I don't know though, he never sounds interested in even pursuing anything with any of the women he dates. he just wants to take them out and have sex, and nothing he has ever said demonstrates ANY real interest in a long term relationship - and I mean with any of these girls AND in general

Posted
I don't know though, he never sounds interested in even pursuing anything with any of the women he dates. he just wants to take them out and have sex, and nothing he has ever said demonstrates ANY real interest in a long term relationship - and I mean with any of these girls AND in general

 

I agree with your assessment, HansonGirl. I have had guy friends do this.
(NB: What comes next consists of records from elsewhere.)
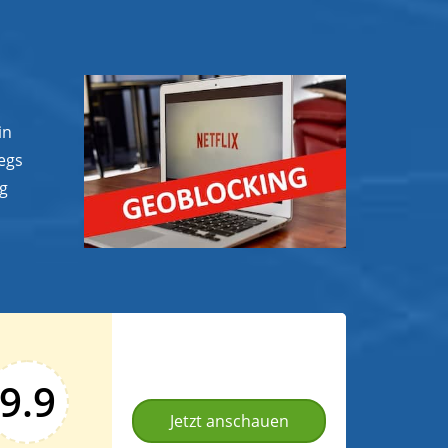
in
egs
ng
9.9
Jetzt anschauen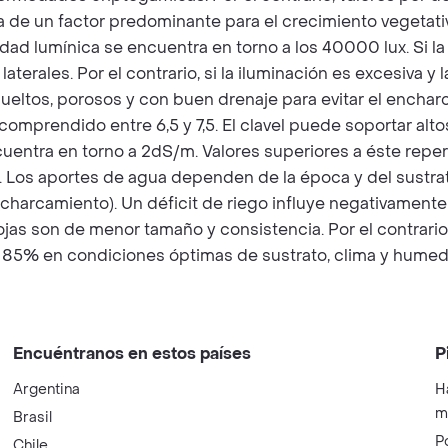
a de un factor predominante para el crecimiento vegetativo 
dad lumínica se encuentra en torno a los 40000 lux. Si la 
aterales. Por el contrario, si la iluminación es excesiva y
ueltos, porosos y con buen drenaje para evitar el enchar
 comprendido entre 6,5 y 7,5. El clavel puede soportar alt
uentra en torno a 2dS/m. Valores superiores a éste reperc
. Los aportes de agua dependen de la época y del sustrat
camiento). Un déficit de riego influye negativamente en 
hojas son de menor tamaño y consistencia. Por el contrari
ón: 85% en condiciones óptimas de sustrato, clima y hume
Encuéntranos en estos países
P
Argentina
H
m
Brasil
P
Chile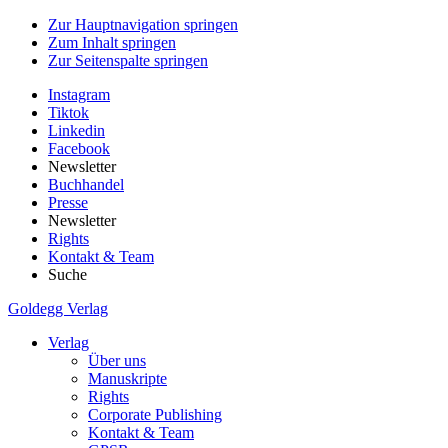
Zur Hauptnavigation springen
Zum Inhalt springen
Zur Seitenspalte springen
Instagram
Tiktok
Linkedin
Facebook
Newsletter
Buchhandel
Presse
Newsletter
Rights
Kontakt & Team
Suche
Goldegg Verlag
Verlag
Über uns
Manuskripte
Rights
Corporate Publishing
Kontakt & Team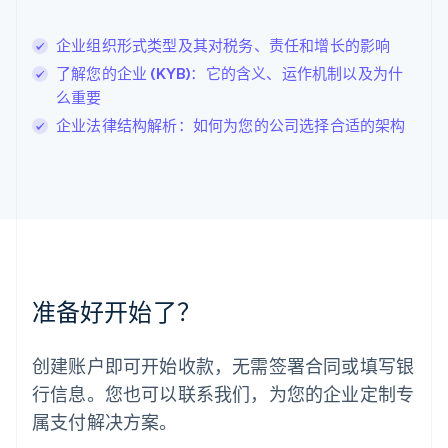
English
列支敦士登
企业组织形式类型及其对税务、责任和增长的影响
Deutsch
English
卢森堡
了解您的企业 (KYB)：它的含义、运作机制以及为什
Français
Deutsch
English
么重要
罗马尼亚
企业法律结构解析：如何为您的公司选择合适的架构
English
马尔他
English
马来西亚
English
简体中文
美国
English
Español
简体中文
墨西哥
Español
English
准备好开始了？
挪威
English
葡萄牙
创建账户即可开始收款，无需签署合同或填写银
Português
English
行信息。您也可以联系我们，为您的企业定制专
日本
日本語
English
属支付解决方案。
瑞典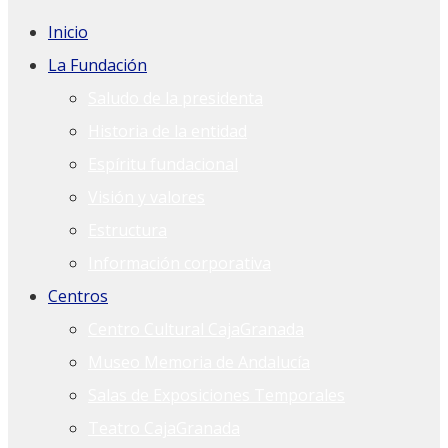
Inicio
La Fundación
Saludo de la presidenta
Historia de la entidad
Espíritu fundacional
Visión y valores
Estructura
Información corporativa
Centros
Centro Cultural CajaGranada
Museo Memoria de Andalucía
Salas de Exposiciones Temporales
Teatro CajaGranada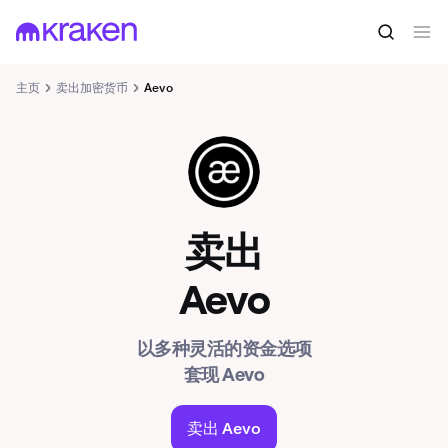
主页
卖出加密货币
Aevo
AEVO
卖出
Aevo
以多种灵活的资金选项
套现 Aevo
卖出 Aevo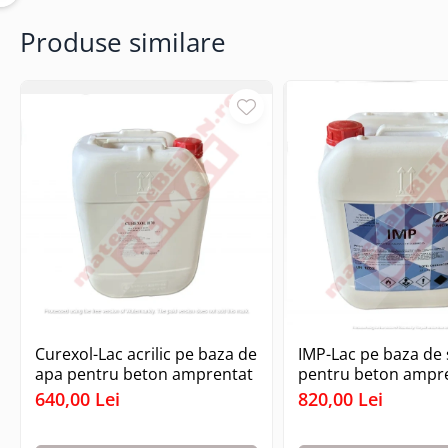
Finisoare beton/accesorii
Produse similare
Rosturi metalice
Covor de piatra cu rasina
poliuretanica
Gama FASTVERDINI
Placi PVC Pardoseli
Curexol-Lac acrilic pe baza de
IMP-Lac pe baza de 
apa pentru beton amprentat
pentru beton ampr
640,00 Lei
820,00 Lei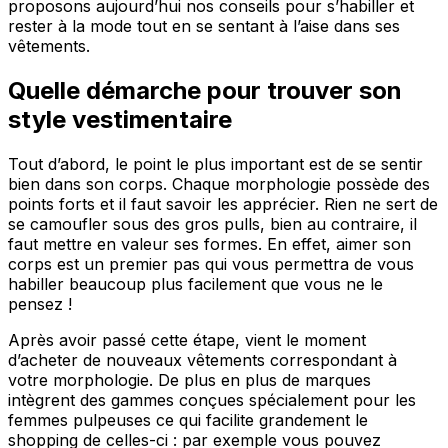
proposons aujourd’hui nos conseils pour s’habiller et
rester à la mode tout en se sentant à l’aise dans ses
vêtements.
Quelle démarche pour trouver son
style vestimentaire
Tout d’abord, le point le plus important est de se sentir
bien dans son corps. Chaque morphologie possède des
points forts et il faut savoir les apprécier. Rien ne sert de
se camoufler sous des gros pulls, bien au contraire, il
faut mettre en valeur ses formes. En effet, aimer son
corps est un premier pas qui vous permettra de vous
habiller beaucoup plus facilement que vous ne le
pensez !
Après avoir passé cette étape, vient le moment
d’acheter de nouveaux vêtements correspondant à
votre morphologie. De plus en plus de marques
intègrent des gammes conçues spécialement pour les
femmes pulpeuses ce qui facilite grandement le
shopping de celles-ci : par exemple vous pouvez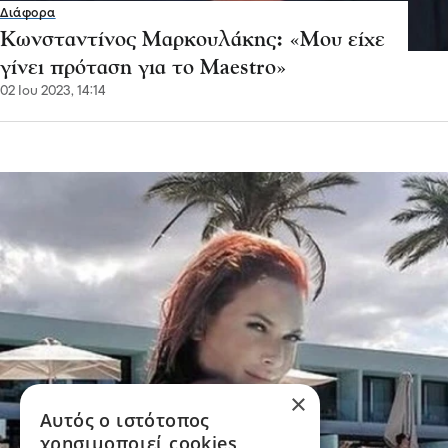
Διάφορα
Κωνσταντίνος Μαρκουλάκης: «Μου είχε
γίνει πρόταση για το Maestro»
02 Ιου 2023, 14:14
×
Αυτός ο ιστότοπος
χρησιμοποιεί cookies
It doesn't mean that he has real feelings yet for Marie but I agree he holds her in higher regard than the girls he churns and burns. He's not looking for a relationship so can't really process relationship type decisions just yet. Subconsciously though he knows he can't burn the one he has with her because there may be future opportunity there. Several of my guy friends did this. When they were ready, they picked a girl from our group, who had just been a "friend" all along. She should do her thing though because who knows when and if that day will come. In fact, maybe the easiest way to make it come faster is for her to date other guys and he will hear about it or see it.

  • Like 1
Posted
I don't know though, he never sounds interested in even pursuing anything with any of the women he dates. he just wants to take them out and have sex, and nothing he has ever said demonstrates ANY real interest in a long term relationship - and I mean with any of these girls AND in general

 

He's meh about them. OLD works a certain way, it's been explained on here but I don't think a lot of people buy it, so I won't bother. I'll just tell you one thing. As a guy who's fairly attractive, it's very easy to get sex with women who I don't find attractive. I've used OLD, almost every girl I met didn't look quite as attractive as in her pics.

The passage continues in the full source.